TODO ATAQUE COMIENZA CON UNA BUENA DEFENSA
Si son capaces de crear esa tela de araña defensiva capaz de romper el pick and roll que borda San Antonio Spurs, Miami tendrá mucho ganado. La capacidad de Tony Parker de crear este tipo de jugadas gracias al trabajo de jugadores como Tim Dundan, Tiago Splitter, Gary Neal o Manu Ginobili es brutal. Esa mezcla del pick and roll con la apertura de la cancha y esos espacios que son capaces de crear hacen que las alternativas de los pupilos de Gregg Popovich sean infinitas. Miami deberá mostrar una casta defensiva idéntica a la que lograron sacar en los tres últimos cuartos del Juego 7 ante Indiana. Están obligados a utilizar su físico y la presión que suelen ejercer para forzar pérdidas de balón a unos Spurs con alternativas de sobra. Si lo consiguen, si son capaces de imponerse ante un equipo más alto que ellos, a buen seguro que estarán cerca de palpar el anillo. Ahí reside otra de las claves, el minimizar las consecuencias de la envergadura de San Antonio.

EL ETERNO MVP
LeBron James es siempre la clave. Ningún equipo está libre de las garras del jugador más versátil de la competición, del animal más perfecto y letal que hay sobre la faz de las duelas, de ese visionario capacitado para absolutamente todo. El eterno MVP tendrá la llave de la final ante San Antonio y sólo hay un hombre que puede tratar de frenarle: Kawhi Leonard.

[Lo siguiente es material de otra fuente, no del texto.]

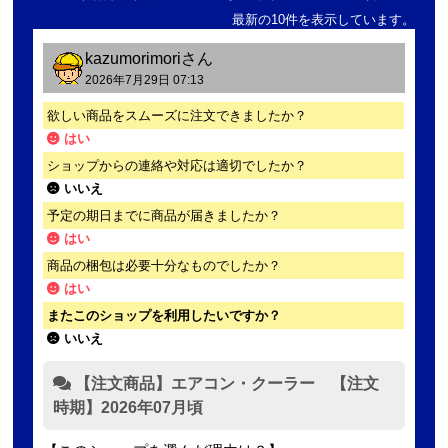
最新の10件を表示しています。
kazumorimori
さん
2026年7月29日 07:13
欲しい商品をスムーズに注文できましたか？
はい
ショップからの連絡や対応は適切でしたか？
いいえ
予定の期日までに商品が届きましたか？
はい
商品の梱包は必要十分なものでしたか？
はい
またこのショップを利用したいですか？
いいえ
【注文商品】エアコン・クーラー 【注文
時期】2026年07月頃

La tarea que tiene sobre sus espaldas es harto complicada, sobre todo cuando se tiene enfrente a un elemento tal que es capaz de imponerse sin problemas en el poste bajo, que goza de una efectividad letal para cualquier rival, con una toma de decisiones que sólo los más inteligentes pueden llevar a cabo. LeBron se medirá al equipo que en 2007 le apeó de la final de la NBA cuando militaba en Cleveland Cavaliers, esas cosas no se olvidan y la bestia multiplicará sus virtudes para vengar aquél portazo en la cara. James es genio y figura, el mejor jugador de su generación, de la anterior, de la siguiente y de muchas más y tendrá mucho que decir en esta final; como siempre.